Also, anyone here want to roleclaim as something useful? Keep in mind that I can heal you.


----------



## Zero Moment (Feb 12, 2011)

*Re: BORED MAFIA - Day One*

Sure, *Twilight*.

EDIT: Ninja'd.


----------



## InvaderSyl (Feb 12, 2011)

*Re: BORED MAFIA - Day One*

Can't beat em', join em' :P

*Twilight*


----------



## Superbird (Feb 12, 2011)

*Re: BORED MAFIA - Day One*

*Twilight Sparkle*.


----------



## Karkat Vantas (Feb 12, 2011)

*Re: BORED MAFIA - Day One*



Karkat Vantas said:


> Also, anyone here want to roleclaim as something useful? Keep in mind that I can heal you.


HEY GUYS

I am rather irritated that all discussion stops once someone starts a bandwagon.


----------



## InvaderSyl (Feb 12, 2011)

*Re: BORED MAFIA - Day One*



Karkat Vantas said:


> HEY GUYS
> 
> I am rather irritated that all discussion stops once someone starts a bandwagon.
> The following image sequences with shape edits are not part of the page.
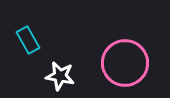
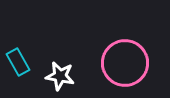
cyan rectangle: moved 10 px left, 22 px down
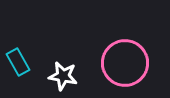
white star: moved 3 px right
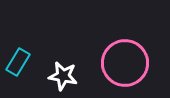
cyan rectangle: rotated 60 degrees clockwise
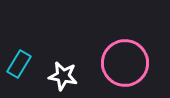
cyan rectangle: moved 1 px right, 2 px down
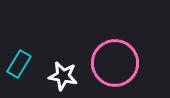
pink circle: moved 10 px left
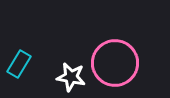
white star: moved 8 px right, 1 px down
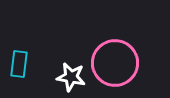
cyan rectangle: rotated 24 degrees counterclockwise
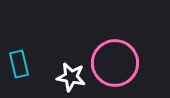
cyan rectangle: rotated 20 degrees counterclockwise
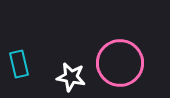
pink circle: moved 5 px right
I kinda was going to roleclaim but because of the day 1...ness and all...

Anyway, I'm a firefighter, if that counts


----------



## Phantom (Feb 12, 2011)

*Re: BORED MAFIA - Day One*

As I said earlier, I have no idea what my role is, but I am curious to figure it out. I apparently have a night action, but I'm not allowed to know what it is. But I know I'm not mafia... so I have an innocent role, but I'm not allowed to know what it is. 


WHY GAME GODS????


----------



## InvaderSyl (Feb 12, 2011)

*Re: BORED MAFIA - Day One*

ALL RIGHT. THERE IS ONLY ONE WAY 
TO SETTLE THIS.

No, actually.

Other healer, heal Karkat, karkat, heal one of us. If there is a third healer, heal whoever karkat doesn't.


----------



## Karkat Vantas (Feb 13, 2011)

*Re: BORED MAFIA - Day One*

Okay, so we have an arsonist on the loose?

...fuuuuuck, I don't think I can heal past that.
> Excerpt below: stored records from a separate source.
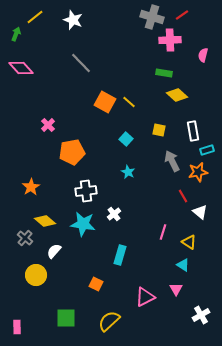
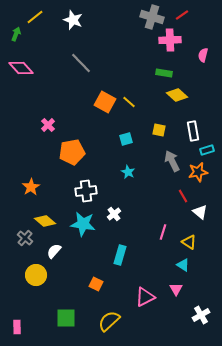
cyan square at (126, 139): rotated 32 degrees clockwise
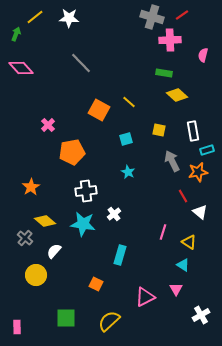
white star at (73, 20): moved 4 px left, 2 px up; rotated 18 degrees counterclockwise
orange square at (105, 102): moved 6 px left, 8 px down
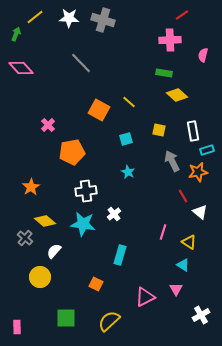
gray cross at (152, 17): moved 49 px left, 3 px down
yellow circle at (36, 275): moved 4 px right, 2 px down
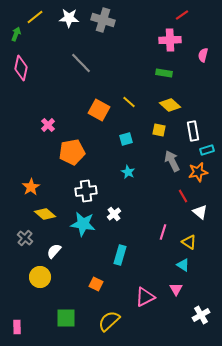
pink diamond at (21, 68): rotated 55 degrees clockwise
yellow diamond at (177, 95): moved 7 px left, 10 px down
yellow diamond at (45, 221): moved 7 px up
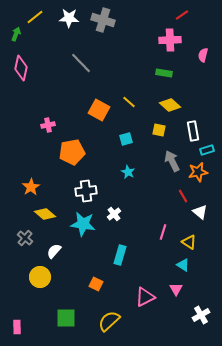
pink cross at (48, 125): rotated 32 degrees clockwise
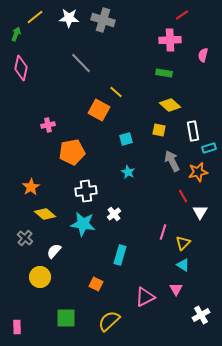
yellow line at (129, 102): moved 13 px left, 10 px up
cyan rectangle at (207, 150): moved 2 px right, 2 px up
white triangle at (200, 212): rotated 21 degrees clockwise
yellow triangle at (189, 242): moved 6 px left, 1 px down; rotated 42 degrees clockwise
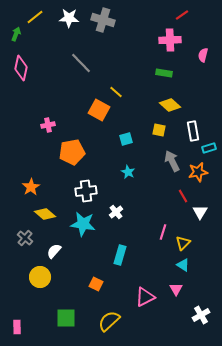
white cross at (114, 214): moved 2 px right, 2 px up
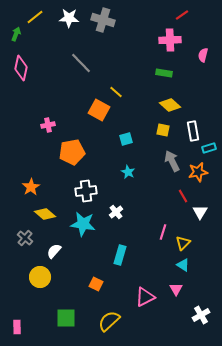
yellow square at (159, 130): moved 4 px right
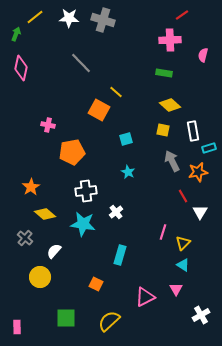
pink cross at (48, 125): rotated 24 degrees clockwise
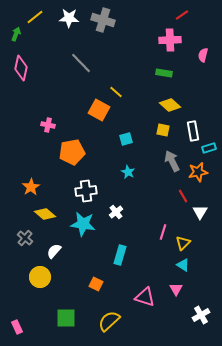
pink triangle at (145, 297): rotated 45 degrees clockwise
pink rectangle at (17, 327): rotated 24 degrees counterclockwise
Wow this was a shitty time to roleclaim!

lol @ syl, i'm not telling you who I'm healing

(hint: it's not you)


----------



## nastypass (Feb 13, 2011)

*Re: BORED MAFIA - Day One*

Whoops, looks like I'm a day late.  Not that anyone abused it.

Twilight Sparkle is dragged up to the large pole that has been erected in the town square at the whim of a few villagers, met with apathy from all parties.  The King's Watchmen™ tie her to the post with an unusually long length of rope (when asked later, he said it was to keep her from teleporting away from her execution.  when asked how rope would stop teleportation, he hanged the interviewer.) and set her ablaze.  After "investigating" her house, they found a closet filled with strange, black, perfectly folded attire with lots and lots of ties.  The village's fears were confirmed:  they did, in fact, have mafia among them.

*Twilight Sparkle is dead.  She was mafia.

It is now night one.  You have 48 hours for night actions.*


----------